SensorParameter Measured
pH SensorWater acidity level
Turbidity SensorSuspended particles in water
Temperature SensorWater temperature
Dissolved Oxygen SensorOxygen levels in water
Conductivity SensorSalinity and dissolved minerals

3. Software Stack

ComponentTechnology Used
FrontendReact.js + Recharts (Data Visualization)
BackendFastAPI (Python) / Express.js (Node.js)
DatabasePostgreSQL (Structured Data), MongoDB (Sensor Data)
Messaging ProtocolMQTT (IoT Data Transfer)
Cloud DeploymentDocker + AWS/GCP

4. Data Flow & Communication

  1. Sensor Nodes (ESP32/Raspberry Pi) collect water quality data.
  2. Data is transmitted via MQTT/REST API to the backend.
  3. Backend processes and stores data in PostgreSQL / MongoDB.
  4. Anomaly detection module triggers alerts if abnormal values are detected.
  5. Frontend Dashboard updates in real-time via WebSockets.
  6. Alerts & Notifications are sent via Email/SMS if critical thresholds are breached.

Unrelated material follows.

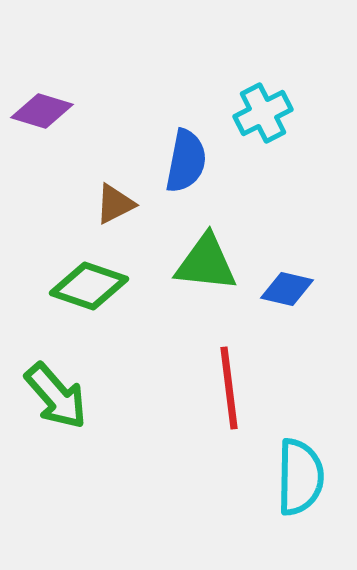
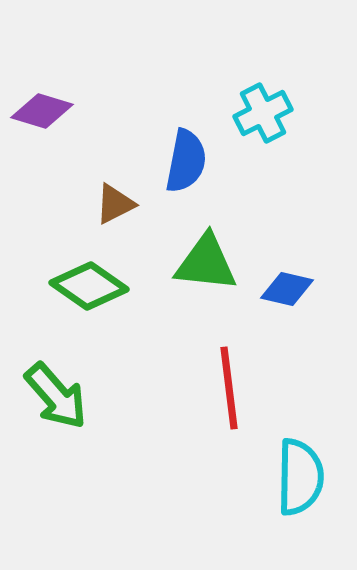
green diamond: rotated 16 degrees clockwise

5. System Scalability & Security

Scalability Considerations

  • Supports multiple sensor nodes for distributed monitoring.
  • Uses Kubernetes & Docker for scalable backend deployment.
  • Implements load balancing (Nginx, AWS ALB) for handling high data influx.

Security Measures

  • TLS Encryption for secure data transmission.
  • OAuth2 / JWT Authentication for API access.
  • Role-Based Access Control (RBAC) for user permissions.

Conclusion

The IoT-Based Lake Monitoring System integrates IoT, cloud computing, and real-time analytics to provide an efficient and scalable solution for water quality monitoring. This design ensures high accuracy, automation, and ease of access for stakeholders.